|Spring time is when the attention of young men turns to young ladies, the birds start to build nests and bees do what bees do. And just what is it that bees “do”? They make more bees. More bees means that things rapidly get crowded on the home front. This is when the bees will start to raise a new queen. Once that new queen is about ready to emerge, the old queen will swarm out of the hive with thousands of worker bees to start a new colony. This is how bees reproduce new colonies.
|If a beekeeper has been paying attention to their hives, you can manage the tendency of the bees to swarm uncontrolled. If you see that the bees have built queen cells to raise a new queen you can split the hive into two. You are just trying to manage what the bees are going to do on their own. If you don’t, you can end up with a cluster of bees in a nearby tree. Swarming bees are pretty docile, but to most people is is a rather frightening sight. When you are a backyard beekeeper, swarms tend to cause you to lose the goodwill of your neighbors.
|This is the look you might wear on your face as you fight a losing battle of trying to capture a swarm. You can provide a hive for the bees to move into, but sometimes they just don’t accept it. Beekeeping is a bit of a misnomer. You don’t really “keep” bees. You provide hotel accomodations in return for honey and pollination services. If the bees decide to “check out”, you really are not going to stop them. If you do provide a home that the bees accept, then you can see a most marvelous sight. The bees almost march into the hive to setup house keeping.

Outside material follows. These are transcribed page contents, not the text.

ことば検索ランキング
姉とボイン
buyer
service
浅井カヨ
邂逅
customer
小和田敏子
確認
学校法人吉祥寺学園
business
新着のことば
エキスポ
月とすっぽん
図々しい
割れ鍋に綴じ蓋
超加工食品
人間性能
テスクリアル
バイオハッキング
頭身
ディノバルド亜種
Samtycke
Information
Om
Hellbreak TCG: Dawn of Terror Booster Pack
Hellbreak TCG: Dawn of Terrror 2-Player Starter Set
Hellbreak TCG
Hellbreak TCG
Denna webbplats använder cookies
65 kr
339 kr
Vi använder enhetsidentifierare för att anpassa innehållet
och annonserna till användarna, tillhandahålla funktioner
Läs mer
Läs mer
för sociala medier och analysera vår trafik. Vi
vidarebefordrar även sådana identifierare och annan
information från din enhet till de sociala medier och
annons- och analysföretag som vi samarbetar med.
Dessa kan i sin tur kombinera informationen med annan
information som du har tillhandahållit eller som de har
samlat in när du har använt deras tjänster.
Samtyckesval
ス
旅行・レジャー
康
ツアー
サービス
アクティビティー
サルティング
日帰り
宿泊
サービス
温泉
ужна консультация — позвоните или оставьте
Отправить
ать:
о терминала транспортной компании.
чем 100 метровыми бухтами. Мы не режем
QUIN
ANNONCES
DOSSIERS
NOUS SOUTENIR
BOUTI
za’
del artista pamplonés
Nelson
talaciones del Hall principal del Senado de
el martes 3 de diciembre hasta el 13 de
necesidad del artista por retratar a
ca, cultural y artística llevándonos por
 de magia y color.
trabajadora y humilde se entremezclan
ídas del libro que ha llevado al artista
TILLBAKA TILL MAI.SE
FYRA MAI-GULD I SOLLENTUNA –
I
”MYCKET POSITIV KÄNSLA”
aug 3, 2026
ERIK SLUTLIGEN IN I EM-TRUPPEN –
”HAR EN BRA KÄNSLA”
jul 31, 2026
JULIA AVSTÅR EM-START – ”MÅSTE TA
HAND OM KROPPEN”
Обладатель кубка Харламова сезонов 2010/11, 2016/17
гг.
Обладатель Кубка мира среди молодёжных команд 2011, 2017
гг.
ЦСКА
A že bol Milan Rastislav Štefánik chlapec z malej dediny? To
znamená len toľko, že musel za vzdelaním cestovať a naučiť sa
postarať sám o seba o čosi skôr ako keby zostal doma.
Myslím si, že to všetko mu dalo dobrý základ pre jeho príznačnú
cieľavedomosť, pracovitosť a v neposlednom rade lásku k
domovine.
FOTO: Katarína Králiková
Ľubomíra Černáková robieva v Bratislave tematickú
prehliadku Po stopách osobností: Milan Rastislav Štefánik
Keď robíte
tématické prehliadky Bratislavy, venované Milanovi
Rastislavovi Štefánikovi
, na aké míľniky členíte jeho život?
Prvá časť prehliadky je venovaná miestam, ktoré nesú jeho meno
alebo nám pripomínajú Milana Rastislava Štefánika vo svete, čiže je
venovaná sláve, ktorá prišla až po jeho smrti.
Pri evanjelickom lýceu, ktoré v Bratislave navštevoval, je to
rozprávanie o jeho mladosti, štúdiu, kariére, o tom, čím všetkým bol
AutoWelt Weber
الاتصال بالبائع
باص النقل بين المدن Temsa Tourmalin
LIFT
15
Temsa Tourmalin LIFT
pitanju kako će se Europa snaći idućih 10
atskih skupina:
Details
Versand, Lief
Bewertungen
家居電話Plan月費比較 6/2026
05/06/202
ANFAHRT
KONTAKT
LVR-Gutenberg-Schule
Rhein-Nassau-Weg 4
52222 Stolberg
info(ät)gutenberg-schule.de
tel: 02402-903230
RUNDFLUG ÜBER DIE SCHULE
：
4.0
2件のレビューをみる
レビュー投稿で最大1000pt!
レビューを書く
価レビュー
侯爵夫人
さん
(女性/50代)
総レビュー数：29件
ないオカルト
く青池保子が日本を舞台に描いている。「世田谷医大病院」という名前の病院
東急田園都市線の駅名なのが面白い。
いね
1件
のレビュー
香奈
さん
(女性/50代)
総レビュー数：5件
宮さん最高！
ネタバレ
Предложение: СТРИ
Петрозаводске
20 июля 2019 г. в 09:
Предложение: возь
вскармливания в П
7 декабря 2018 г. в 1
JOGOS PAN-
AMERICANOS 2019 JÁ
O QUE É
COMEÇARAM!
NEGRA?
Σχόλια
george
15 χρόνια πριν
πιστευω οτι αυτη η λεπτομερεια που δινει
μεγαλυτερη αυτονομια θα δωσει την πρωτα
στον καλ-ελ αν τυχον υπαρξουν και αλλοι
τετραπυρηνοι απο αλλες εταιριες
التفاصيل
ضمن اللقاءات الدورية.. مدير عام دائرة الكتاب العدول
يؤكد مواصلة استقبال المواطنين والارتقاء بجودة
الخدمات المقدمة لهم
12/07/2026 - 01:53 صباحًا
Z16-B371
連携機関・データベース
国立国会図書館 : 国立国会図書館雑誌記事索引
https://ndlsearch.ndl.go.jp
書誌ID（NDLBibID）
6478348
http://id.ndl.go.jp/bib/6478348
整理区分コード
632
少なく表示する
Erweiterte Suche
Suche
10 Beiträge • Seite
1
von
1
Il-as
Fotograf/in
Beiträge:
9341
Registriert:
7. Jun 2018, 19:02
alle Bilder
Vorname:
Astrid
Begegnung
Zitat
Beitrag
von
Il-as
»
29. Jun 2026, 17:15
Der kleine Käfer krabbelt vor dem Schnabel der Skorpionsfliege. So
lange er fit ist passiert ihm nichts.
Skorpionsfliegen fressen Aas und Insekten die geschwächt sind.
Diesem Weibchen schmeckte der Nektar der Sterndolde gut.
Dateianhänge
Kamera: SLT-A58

|On this day I had two swarms out of my hives. One of the swarms flew off. The other swarm I managed to capture. The second swarm I was trying to capture as a rain storm was moving into the area. Sometimes the weather can be your ally.
I went into the winter with seven colonies of bees. One of the colonies died out because of lack of food. Because I was able to capture this swarm, I am back to seven hives.